Lebih tepatnya, “Universitas bukanlah tempat penataran!” menurut Abdul Munir Mulkhan, guru besar di Universitas Islam Negeri Jogjakarta ketika wawancara di KBR 68H Jakarta. Pertama-tama perlu ditegaskan bahwa sesungguhnya sebuah perguruan tinggi dibangun dan dipelihara untuk mengembangkan tingkat intelektualitas. Salah satu bentuk intelektualitas itu adalah lewat berpikir kritis. Perlu adanya public sphere yang bersifat netral sehingga tercipta sebuah dialektika yang diikuti oleh berbagai kalangan yang berbeda untuk berdialog, mencipta karya kritis. Bukan kemudian melakukan konfrontasi dalam bentuk penjajahan netralitas ruang kuliah, yang pada akhirnya menghasilkan para mahasiswa wujûduhu ka`adamihi (wujudnya seperti tidak berwujud).

Realitanya seperti sebuah paradoks, saat Unversitas dicita-citakan menghasilkan kaum intelektual kritis; Pak Wahyudin dikelasnya justru melakukan pemburaman immune (netralitas) ruang kuliah dengan pewajiban jilbabnya.
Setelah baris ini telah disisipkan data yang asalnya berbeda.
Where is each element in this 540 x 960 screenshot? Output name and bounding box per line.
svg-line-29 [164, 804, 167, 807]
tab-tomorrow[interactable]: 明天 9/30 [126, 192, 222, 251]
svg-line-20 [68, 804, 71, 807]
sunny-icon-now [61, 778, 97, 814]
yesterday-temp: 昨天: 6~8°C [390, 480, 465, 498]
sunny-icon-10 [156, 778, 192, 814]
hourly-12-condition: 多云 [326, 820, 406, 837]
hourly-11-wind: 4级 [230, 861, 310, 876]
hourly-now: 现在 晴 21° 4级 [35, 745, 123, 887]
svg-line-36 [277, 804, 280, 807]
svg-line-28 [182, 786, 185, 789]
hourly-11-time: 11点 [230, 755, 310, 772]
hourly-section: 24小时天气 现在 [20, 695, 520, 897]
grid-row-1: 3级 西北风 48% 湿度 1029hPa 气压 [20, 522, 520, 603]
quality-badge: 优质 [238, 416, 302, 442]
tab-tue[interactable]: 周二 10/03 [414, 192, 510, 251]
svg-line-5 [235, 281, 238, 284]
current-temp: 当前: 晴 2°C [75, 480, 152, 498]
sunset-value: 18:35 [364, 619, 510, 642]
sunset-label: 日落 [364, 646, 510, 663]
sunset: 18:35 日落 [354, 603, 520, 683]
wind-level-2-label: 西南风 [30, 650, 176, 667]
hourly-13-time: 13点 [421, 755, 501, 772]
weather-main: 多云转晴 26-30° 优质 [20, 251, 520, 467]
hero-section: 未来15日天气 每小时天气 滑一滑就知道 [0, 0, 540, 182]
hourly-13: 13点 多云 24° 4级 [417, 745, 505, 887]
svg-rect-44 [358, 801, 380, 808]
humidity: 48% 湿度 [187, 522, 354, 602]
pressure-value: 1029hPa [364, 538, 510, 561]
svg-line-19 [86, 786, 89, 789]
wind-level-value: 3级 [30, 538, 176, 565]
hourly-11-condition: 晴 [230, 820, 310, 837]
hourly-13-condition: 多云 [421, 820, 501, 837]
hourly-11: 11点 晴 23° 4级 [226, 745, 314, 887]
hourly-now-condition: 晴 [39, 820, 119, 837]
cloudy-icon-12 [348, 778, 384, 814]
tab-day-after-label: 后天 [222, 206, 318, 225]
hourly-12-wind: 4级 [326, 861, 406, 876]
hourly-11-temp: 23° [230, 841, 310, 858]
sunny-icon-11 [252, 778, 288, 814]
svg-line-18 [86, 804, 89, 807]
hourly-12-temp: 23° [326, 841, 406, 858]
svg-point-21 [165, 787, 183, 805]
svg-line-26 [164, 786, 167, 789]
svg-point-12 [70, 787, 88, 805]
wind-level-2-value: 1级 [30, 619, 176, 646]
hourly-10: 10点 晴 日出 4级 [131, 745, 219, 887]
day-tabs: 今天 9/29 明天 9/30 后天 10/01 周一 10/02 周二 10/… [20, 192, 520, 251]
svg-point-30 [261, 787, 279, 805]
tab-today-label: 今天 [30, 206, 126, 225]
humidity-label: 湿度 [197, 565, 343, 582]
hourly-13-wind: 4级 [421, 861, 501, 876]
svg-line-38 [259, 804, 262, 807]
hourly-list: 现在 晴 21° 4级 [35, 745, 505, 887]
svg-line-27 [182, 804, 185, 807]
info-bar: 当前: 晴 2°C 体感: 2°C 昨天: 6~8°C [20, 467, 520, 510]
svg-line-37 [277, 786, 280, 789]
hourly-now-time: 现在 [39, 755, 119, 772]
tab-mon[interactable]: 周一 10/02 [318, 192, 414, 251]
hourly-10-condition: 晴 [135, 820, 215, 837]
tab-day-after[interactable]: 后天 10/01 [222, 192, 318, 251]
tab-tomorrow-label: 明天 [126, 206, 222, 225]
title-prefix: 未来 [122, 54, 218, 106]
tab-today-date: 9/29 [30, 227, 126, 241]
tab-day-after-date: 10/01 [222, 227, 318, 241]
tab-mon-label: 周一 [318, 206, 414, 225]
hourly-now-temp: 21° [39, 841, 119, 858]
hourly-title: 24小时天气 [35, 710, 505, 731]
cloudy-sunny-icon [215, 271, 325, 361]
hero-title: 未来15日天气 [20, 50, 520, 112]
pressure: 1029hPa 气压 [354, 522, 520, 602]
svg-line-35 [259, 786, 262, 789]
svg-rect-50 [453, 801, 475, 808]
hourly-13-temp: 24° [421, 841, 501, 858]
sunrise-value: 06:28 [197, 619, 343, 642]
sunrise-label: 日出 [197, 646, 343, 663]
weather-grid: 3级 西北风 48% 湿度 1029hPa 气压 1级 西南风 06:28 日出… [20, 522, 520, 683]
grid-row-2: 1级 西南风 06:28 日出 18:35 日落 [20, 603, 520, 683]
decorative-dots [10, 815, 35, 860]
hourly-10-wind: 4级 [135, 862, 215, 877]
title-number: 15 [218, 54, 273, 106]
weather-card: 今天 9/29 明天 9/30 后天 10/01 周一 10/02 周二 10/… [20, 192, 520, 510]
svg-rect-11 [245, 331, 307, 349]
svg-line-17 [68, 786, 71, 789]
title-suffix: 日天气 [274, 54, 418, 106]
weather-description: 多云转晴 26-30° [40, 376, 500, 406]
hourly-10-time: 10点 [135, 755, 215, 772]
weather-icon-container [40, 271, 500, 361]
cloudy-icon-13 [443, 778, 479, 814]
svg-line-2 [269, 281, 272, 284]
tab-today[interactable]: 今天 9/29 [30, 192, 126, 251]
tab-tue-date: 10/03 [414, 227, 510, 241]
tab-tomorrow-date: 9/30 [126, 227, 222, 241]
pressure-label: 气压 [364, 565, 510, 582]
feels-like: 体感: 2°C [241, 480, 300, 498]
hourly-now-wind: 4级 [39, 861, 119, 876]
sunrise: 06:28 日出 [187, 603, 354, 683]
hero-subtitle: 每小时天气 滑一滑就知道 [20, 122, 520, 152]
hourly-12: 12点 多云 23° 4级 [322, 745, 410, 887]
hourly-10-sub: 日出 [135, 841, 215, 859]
Ketika Profetika menanyakan apakah bapak tahu aliran keagaman masing-masing mahasiswa bapak? “tidak tahu, wallahualam bissawab” Jawabnya. Artinya, secara tidak langsung dia tidak bisa menjamin adanya kesamaan pandangan dalam kelas tersebut atau dengan kata lain, ruangan tersebut masih dibilang ruang publik, sekalipun parsial sesama muslim. Hanya karena generalisasinyalah — yang tidak mensyari’atkan jilbab adalah bukan islam– tidak searif Qurais Shihab tentang jilbab masih ikhtilaf, kemudian Pak Wahyudin menjajah ruang publik tersebut.

Bukan sebuah masalah ketika pewajiban tersebut bersifat pribadi, tidak membawa dampak akademik dan mengatasnamakan ruang kuliah, atau hingga mahasiswinya tertekan secara psikologis. Namun, sekalipun dia tidak menyiratkan bahwa pemakaian jilbab tidak berpengaruh pada nilai, sebuah jawaban retoris justru disampaikannya kepada Profetika “Allah saja memberi pahala kepada hambanya yang taat, apalagi saya”. Ditambah lagi melihat kenyataan banyak mahasiswinya yang lepas jilbab setelah kuliahnya-pun belum mampu ia jawab; apakah karena nilai atau yang lainnya.